What you will do: Output should begin at the line holding "Return results in" and end at the last line of the entries; print those lines verbatim and no others.
<<<<
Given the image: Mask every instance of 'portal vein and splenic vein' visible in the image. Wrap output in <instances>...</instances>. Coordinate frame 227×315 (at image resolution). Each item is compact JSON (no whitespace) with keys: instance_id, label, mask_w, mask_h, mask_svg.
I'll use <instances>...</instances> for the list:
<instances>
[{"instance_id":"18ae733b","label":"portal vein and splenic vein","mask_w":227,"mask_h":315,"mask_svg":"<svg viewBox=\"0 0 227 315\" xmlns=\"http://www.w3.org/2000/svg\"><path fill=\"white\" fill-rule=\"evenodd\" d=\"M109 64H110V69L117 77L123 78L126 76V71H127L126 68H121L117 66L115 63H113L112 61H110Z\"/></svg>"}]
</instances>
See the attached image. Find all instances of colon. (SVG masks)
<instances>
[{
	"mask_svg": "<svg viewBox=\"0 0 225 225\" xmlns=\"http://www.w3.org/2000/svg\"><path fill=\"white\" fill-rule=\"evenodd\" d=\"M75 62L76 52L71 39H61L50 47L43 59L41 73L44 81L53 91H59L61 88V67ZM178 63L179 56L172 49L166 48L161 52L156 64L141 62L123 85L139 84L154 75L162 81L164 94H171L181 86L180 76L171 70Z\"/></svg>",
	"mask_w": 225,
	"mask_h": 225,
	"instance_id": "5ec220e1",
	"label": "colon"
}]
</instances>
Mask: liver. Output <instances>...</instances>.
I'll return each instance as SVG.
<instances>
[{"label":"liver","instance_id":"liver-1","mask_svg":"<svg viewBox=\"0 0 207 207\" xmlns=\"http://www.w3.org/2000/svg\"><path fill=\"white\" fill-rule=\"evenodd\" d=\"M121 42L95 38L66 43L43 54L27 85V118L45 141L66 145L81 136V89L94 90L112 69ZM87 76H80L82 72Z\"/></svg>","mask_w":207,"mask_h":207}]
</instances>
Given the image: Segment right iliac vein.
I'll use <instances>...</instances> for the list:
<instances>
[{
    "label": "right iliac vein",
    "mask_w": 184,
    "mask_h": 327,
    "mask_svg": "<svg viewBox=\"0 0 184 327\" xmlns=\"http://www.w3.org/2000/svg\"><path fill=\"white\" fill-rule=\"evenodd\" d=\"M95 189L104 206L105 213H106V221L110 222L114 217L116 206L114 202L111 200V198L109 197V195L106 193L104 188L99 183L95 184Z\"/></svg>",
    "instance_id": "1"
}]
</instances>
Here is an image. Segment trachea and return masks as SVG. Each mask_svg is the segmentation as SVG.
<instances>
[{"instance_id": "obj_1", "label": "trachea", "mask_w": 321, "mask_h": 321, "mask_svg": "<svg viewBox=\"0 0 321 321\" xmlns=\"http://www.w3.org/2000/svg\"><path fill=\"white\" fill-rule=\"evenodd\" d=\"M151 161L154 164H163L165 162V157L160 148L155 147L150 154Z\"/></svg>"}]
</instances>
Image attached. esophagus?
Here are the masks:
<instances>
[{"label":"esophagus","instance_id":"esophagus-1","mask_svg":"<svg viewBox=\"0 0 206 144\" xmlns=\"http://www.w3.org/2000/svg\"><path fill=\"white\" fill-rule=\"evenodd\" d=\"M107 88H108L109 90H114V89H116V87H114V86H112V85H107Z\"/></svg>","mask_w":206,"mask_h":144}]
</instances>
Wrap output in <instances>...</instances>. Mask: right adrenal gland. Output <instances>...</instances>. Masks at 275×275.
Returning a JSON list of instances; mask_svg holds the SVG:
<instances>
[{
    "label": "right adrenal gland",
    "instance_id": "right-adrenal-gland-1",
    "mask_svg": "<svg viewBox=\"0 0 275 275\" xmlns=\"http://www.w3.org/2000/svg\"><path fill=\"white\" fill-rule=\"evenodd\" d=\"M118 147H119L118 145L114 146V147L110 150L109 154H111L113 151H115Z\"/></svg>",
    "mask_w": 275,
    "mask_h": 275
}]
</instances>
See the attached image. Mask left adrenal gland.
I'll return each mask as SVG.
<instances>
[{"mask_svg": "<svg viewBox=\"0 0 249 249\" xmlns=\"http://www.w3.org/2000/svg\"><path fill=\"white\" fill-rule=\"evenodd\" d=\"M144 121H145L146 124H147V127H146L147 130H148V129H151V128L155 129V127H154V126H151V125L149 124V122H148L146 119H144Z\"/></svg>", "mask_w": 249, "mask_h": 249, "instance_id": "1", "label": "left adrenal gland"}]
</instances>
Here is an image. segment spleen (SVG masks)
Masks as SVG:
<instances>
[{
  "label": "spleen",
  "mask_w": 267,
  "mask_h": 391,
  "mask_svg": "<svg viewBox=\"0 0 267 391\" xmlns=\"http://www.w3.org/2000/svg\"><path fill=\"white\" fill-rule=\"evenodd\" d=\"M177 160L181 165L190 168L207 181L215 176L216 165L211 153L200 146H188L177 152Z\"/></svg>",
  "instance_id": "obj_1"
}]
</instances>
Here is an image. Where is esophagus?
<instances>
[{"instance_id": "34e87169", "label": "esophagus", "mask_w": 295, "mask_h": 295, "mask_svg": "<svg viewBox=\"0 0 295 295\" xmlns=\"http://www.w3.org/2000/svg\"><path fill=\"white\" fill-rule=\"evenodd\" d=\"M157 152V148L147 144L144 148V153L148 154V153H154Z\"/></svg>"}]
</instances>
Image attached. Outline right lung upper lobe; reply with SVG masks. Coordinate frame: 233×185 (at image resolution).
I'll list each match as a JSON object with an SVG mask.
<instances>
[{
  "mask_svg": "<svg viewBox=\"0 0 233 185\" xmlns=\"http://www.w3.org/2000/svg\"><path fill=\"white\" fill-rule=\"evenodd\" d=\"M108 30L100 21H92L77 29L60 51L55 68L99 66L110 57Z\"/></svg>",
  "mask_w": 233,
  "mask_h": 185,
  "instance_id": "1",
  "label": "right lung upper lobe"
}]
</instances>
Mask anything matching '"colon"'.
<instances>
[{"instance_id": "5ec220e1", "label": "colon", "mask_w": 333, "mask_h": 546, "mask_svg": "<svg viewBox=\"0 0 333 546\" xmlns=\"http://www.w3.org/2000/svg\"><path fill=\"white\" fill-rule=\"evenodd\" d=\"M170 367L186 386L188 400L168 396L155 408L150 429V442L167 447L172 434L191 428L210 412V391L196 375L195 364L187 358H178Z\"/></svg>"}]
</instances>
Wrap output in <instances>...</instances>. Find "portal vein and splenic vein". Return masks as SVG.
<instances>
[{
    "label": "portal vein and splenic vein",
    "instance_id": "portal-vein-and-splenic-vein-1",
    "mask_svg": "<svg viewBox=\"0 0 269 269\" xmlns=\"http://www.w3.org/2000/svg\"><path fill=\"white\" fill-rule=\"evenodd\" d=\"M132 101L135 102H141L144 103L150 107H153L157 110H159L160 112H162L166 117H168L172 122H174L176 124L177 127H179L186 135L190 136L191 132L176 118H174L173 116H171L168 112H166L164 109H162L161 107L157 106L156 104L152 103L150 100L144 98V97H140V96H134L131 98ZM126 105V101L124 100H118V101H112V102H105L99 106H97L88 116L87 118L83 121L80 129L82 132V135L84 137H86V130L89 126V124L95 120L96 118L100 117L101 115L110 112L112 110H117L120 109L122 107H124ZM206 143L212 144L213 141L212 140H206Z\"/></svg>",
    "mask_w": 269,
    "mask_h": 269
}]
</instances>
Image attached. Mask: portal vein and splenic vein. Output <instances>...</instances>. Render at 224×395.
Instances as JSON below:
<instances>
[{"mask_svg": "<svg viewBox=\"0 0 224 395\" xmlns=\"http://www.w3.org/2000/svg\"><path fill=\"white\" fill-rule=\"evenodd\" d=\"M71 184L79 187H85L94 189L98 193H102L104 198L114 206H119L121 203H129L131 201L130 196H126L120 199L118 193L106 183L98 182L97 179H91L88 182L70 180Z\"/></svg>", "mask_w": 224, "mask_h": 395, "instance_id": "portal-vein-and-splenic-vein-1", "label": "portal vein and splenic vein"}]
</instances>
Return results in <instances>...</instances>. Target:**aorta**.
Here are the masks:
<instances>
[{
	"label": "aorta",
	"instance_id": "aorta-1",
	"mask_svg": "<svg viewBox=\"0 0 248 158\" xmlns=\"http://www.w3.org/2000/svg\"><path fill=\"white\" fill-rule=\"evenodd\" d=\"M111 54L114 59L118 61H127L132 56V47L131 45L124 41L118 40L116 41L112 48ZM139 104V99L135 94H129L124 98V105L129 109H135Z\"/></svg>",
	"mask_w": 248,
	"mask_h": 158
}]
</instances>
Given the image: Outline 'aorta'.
>>>>
Solution to this problem:
Return results in <instances>...</instances>. Target:**aorta**.
Here are the masks:
<instances>
[{
	"label": "aorta",
	"instance_id": "aorta-1",
	"mask_svg": "<svg viewBox=\"0 0 248 158\" xmlns=\"http://www.w3.org/2000/svg\"><path fill=\"white\" fill-rule=\"evenodd\" d=\"M111 54L114 59L118 61H127L132 56V47L131 45L124 41L118 40L116 41L112 48ZM139 104V99L135 94H129L124 98V105L129 109H135Z\"/></svg>",
	"mask_w": 248,
	"mask_h": 158
}]
</instances>
Given the image: Outline 'aorta'.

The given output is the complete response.